Your assignment = From the first line to the last, print the records exactly.

Materials provided =
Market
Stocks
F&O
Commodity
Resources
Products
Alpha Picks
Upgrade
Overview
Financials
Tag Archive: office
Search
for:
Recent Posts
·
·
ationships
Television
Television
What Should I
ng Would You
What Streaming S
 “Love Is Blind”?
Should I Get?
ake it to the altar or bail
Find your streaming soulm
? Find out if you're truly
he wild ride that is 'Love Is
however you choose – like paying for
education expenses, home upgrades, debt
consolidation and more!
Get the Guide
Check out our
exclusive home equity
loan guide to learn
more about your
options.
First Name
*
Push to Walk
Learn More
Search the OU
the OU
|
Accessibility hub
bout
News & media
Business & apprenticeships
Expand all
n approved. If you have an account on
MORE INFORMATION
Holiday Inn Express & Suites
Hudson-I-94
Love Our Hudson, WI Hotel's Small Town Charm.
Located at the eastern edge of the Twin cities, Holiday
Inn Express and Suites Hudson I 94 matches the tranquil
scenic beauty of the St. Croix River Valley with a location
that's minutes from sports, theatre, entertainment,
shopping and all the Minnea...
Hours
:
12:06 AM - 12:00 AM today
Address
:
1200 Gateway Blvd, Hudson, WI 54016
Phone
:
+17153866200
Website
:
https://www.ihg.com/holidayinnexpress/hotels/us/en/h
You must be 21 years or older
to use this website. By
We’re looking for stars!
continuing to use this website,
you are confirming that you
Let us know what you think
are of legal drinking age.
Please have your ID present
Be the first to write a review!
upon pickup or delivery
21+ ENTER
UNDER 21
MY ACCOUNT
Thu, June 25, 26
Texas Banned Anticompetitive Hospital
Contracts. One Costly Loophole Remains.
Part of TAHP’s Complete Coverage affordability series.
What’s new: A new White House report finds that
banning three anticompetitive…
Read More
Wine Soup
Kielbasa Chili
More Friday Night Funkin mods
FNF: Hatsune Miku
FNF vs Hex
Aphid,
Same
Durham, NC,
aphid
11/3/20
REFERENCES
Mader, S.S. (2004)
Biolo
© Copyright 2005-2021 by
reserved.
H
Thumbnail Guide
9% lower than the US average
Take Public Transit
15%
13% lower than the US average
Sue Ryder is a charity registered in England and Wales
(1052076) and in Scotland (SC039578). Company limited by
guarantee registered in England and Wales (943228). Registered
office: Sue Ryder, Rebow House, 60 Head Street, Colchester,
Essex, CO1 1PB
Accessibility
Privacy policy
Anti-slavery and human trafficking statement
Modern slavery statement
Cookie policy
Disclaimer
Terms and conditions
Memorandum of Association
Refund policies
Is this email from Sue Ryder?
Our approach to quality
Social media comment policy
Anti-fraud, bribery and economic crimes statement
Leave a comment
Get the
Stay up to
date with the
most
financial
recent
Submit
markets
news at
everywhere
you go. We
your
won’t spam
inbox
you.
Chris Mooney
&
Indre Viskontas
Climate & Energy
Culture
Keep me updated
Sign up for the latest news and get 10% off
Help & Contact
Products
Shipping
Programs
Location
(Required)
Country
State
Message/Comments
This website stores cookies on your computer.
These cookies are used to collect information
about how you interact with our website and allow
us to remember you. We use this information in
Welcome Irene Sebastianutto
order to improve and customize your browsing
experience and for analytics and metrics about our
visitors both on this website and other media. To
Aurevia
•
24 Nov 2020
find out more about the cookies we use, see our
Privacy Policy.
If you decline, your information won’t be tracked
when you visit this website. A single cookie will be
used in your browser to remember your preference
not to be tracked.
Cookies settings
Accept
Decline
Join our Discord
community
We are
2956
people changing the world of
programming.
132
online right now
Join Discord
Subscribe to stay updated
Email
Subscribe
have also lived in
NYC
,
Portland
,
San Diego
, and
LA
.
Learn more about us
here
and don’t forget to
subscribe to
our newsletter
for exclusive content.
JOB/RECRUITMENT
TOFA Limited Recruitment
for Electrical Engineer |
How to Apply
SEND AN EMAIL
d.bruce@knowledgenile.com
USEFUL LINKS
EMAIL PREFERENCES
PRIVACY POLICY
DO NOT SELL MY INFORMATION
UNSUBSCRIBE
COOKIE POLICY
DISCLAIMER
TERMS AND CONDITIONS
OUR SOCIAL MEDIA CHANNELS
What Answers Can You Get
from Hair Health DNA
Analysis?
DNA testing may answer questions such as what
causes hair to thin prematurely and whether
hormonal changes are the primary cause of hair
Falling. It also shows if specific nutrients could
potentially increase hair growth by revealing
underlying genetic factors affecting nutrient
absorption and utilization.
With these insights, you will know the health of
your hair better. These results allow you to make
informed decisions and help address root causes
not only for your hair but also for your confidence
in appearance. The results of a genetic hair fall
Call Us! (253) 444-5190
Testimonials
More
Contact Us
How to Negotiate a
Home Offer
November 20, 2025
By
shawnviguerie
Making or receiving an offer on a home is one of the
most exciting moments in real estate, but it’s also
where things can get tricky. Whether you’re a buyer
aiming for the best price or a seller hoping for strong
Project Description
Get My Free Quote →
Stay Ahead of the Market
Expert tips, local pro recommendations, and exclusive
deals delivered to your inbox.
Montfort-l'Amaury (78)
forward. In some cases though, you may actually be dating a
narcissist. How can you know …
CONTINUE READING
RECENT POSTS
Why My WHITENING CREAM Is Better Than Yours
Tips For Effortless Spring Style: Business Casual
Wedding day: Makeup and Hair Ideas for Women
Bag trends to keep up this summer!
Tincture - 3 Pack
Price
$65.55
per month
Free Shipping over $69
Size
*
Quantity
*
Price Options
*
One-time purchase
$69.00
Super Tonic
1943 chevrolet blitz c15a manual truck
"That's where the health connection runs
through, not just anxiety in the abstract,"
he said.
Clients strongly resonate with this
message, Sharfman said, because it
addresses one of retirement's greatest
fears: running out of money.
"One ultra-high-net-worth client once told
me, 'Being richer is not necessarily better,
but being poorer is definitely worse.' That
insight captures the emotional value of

Task solution =
Market
Stocks
F&O
Commodity
Resources
Products
Alpha Picks
Upgrade
Overview
Financials
Tag Archive: office
Search
for:
Recent Posts
·
·
ationships
Television
Television
What Should I
ng Would You
What Streaming S
 “Love Is Blind”?
Should I Get?
ake it to the altar or bail
Find your streaming soulm
? Find out if you're truly
he wild ride that is 'Love Is
however you choose – like paying for
education expenses, home upgrades, debt
consolidation and more!
Get the Guide
Check out our
exclusive home equity
loan guide to learn
more about your
options.
First Name
*
Push to Walk
Learn More
Search the OU
the OU
|
Accessibility hub
bout
News & media
Business & apprenticeships
Expand all
n approved. If you have an account on
MORE INFORMATION
Holiday Inn Express & Suites
Hudson-I-94
Love Our Hudson, WI Hotel's Small Town Charm.
Located at the eastern edge of the Twin cities, Holiday
Inn Express and Suites Hudson I 94 matches the tranquil
scenic beauty of the St. Croix River Valley with a location
that's minutes from sports, theatre, entertainment,
shopping and all the Minnea...
Hours
:
12:06 AM - 12:00 AM today
Address
:
1200 Gateway Blvd, Hudson, WI 54016
Phone
:
+17153866200
Website
:
https://www.ihg.com/holidayinnexpress/hotels/us/en/h
You must be 21 years or older
to use this website. By
We’re looking for stars!
continuing to use this website,
you are confirming that you
Let us know what you think
are of legal drinking age.
Please have your ID present
Be the first to write a review!
upon pickup or delivery
21+ ENTER
UNDER 21
MY ACCOUNT
Thu, June 25, 26
Texas Banned Anticompetitive Hospital
Contracts. One Costly Loophole Remains.
Part of TAHP’s Complete Coverage affordability series.
What’s new: A new White House report finds that
banning three anticompetitive…
Read More
Wine Soup
Kielbasa Chili
More Friday Night Funkin mods
FNF: Hatsune Miku
FNF vs Hex
Aphid,
Same
Durham, NC,
aphid
11/3/20
REFERENCES
Mader, S.S. (2004)
Biolo
© Copyright 2005-2021 by
reserved.
H
Thumbnail Guide
9% lower than the US average
Take Public Transit
15%
13% lower than the US average
Sue Ryder is a charity registered in England and Wales
(1052076) and in Scotland (SC039578). Company limited by
guarantee registered in England and Wales (943228). Registered
office: Sue Ryder, Rebow House, 60 Head Street, Colchester,
Essex, CO1 1PB
Accessibility
Privacy policy
Anti-slavery and human trafficking statement
Modern slavery statement
Cookie policy
Disclaimer
Terms and conditions
Memorandum of Association
Refund policies
Is this email from Sue Ryder?
Our approach to quality
Social media comment policy
Anti-fraud, bribery and economic crimes statement
Leave a comment
Get the
Stay up to
date with the
most
financial
recent
Submit
markets
news at
everywhere
you go. We
your
won’t spam
inbox
you.
Chris Mooney
&
Indre Viskontas
Climate & Energy
Culture
Keep me updated
Sign up for the latest news and get 10% off
Help & Contact
Products
Shipping
Programs
Location
(Required)
Country
State
Message/Comments
This website stores cookies on your computer.
These cookies are used to collect information
about how you interact with our website and allow
us to remember you. We use this information in
Welcome Irene Sebastianutto
order to improve and customize your browsing
experience and for analytics and metrics about our
visitors both on this website and other media. To
Aurevia
•
24 Nov 2020
find out more about the cookies we use, see our
Privacy Policy.
If you decline, your information won’t be tracked
when you visit this website. A single cookie will be
used in your browser to remember your preference
not to be tracked.
Cookies settings
Accept
Decline
Join our Discord
community
We are
2956
people changing the world of
programming.
132
online right now
Join Discord
Subscribe to stay updated
Email
Subscribe
have also lived in
NYC
,
Portland
,
San Diego
, and
LA
.
Learn more about us
here
and don’t forget to
subscribe to
our newsletter
for exclusive content.
JOB/RECRUITMENT
TOFA Limited Recruitment
for Electrical Engineer |
How to Apply
SEND AN EMAIL
d.bruce@knowledgenile.com
USEFUL LINKS
EMAIL PREFERENCES
PRIVACY POLICY
DO NOT SELL MY INFORMATION
UNSUBSCRIBE
COOKIE POLICY
DISCLAIMER
TERMS AND CONDITIONS
OUR SOCIAL MEDIA CHANNELS
What Answers Can You Get
from Hair Health DNA
Analysis?
DNA testing may answer questions such as what
causes hair to thin prematurely and whether
hormonal changes are the primary cause of hair
Falling. It also shows if specific nutrients could
potentially increase hair growth by revealing
underlying genetic factors affecting nutrient
absorption and utilization.
With these insights, you will know the health of
your hair better. These results allow you to make
informed decisions and help address root causes
not only for your hair but also for your confidence
in appearance. The results of a genetic hair fall
Call Us! (253) 444-5190
Testimonials
More
Contact Us
How to Negotiate a
Home Offer
November 20, 2025
By
shawnviguerie
Making or receiving an offer on a home is one of the
most exciting moments in real estate, but it’s also
where things can get tricky. Whether you’re a buyer
aiming for the best price or a seller hoping for strong
Project Description
Get My Free Quote →
Stay Ahead of the Market
Expert tips, local pro recommendations, and exclusive
deals delivered to your inbox.
Montfort-l'Amaury (78)
forward. In some cases though, you may actually be dating a
narcissist. How can you know …
CONTINUE READING
RECENT POSTS
Why My WHITENING CREAM Is Better Than Yours
Tips For Effortless Spring Style: Business Casual
Wedding day: Makeup and Hair Ideas for Women
Bag trends to keep up this summer!
Tincture - 3 Pack
Price
$65.55
per month
Free Shipping over $69
Size
*
Quantity
*
Price Options
*
One-time purchase
$69.00
Super Tonic
1943 chevrolet blitz c15a manual truck
"That's where the health connection runs
through, not just anxiety in the abstract,"
he said.
Clients strongly resonate with this
message, Sharfman said, because it
addresses one of retirement's greatest
fears: running out of money.
"One ultra-high-net-worth client once told
me, 'Being richer is not necessarily better,
but being poorer is definitely worse.' That
insight captures the emotional value of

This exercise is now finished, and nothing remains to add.